Living Out the Vision of Jesus

 
This is probably my 12th time through Year A of the lectionary which features the Gospel
according to Matthew. I’m noticing how over the years the commentators who are finding out
more about the history of the first century when Matthew was written are finding again and
again how difficult it was for the early Christians.
 
It is presumed that Matthew was with a community of Christians who were devoted to the
Lord, but who needed encouragement to not give up and to stay with Jesus and the Christian
religion. More and more commentators are seeing the really tough time they had as they dealt
with persecution from Romans and Jews for bearing the name of Christ. Matthew reads a little
differently when you see the book and the words of Matthew and Jesus against a background of
enmity, not just as a personal challenge against the devil and one’s own tendency to wander
away and do sinful things.
 
Even in the first century the relations between the Christian church at the governmental
authorities went back and forth. Sometimes they were friendlier. Different Roman emperors saw
some good in Christians; others didn’t. Over the years since then, Christians have had a variety
of relations with the culture at large and government. Sometimes they have been quite cozy,
and sometimes there has been persecution and groups needing to flee such as early Christians
to Syria, Pilgrims from England to America, and some Lutherans from Germany to Perry
County, MO.
 
In the United States the relationship between religion and Christianity has been a kind
dance with some times being like close-together slow dances, and other times being like fast
dances with no touching and lots of foot work dancing around each other. Over the past 75
years the dance has continued. Sometimes, especially earlier on, there was much closeness,
and patriotism and Christianity went closely together.
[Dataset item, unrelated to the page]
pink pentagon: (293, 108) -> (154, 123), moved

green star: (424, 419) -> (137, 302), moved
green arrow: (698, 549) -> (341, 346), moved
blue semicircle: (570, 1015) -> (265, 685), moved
In time when issues have arisen and
Christians have expressed concerns about issues such as racism, quality of health, poverty,
participation in war, gender rights, immigration, and sanctuary, the dance has been more lively,
with not so much close touching and with some creative tension between the partners.
 
We are reminded by Matthew that this is nothing new for Christians. Living out the vision
of Jesus is never easy in the world, and often it is counter to the values around it. We see in the
Matthew the encouragement to the faith that while it receives its signals from a source beyond
the earth, and its success isn’t always seen in terms of earthly values, there is a promise that
comes from the resurrection of Jesus, that new and good life emerges and can be lived out in
the midst of times of change and even times of repression.
 
It is a hope that we are called to, and it requires encouragement from every direction—
gospels and scripture, worship, prayer, hymns, the saints before, and each other to maintain it,
to keep it, and to grow in it. May we be encouraged by our church life together to keep hope and
to live as Christ calls us to be his presence in the world.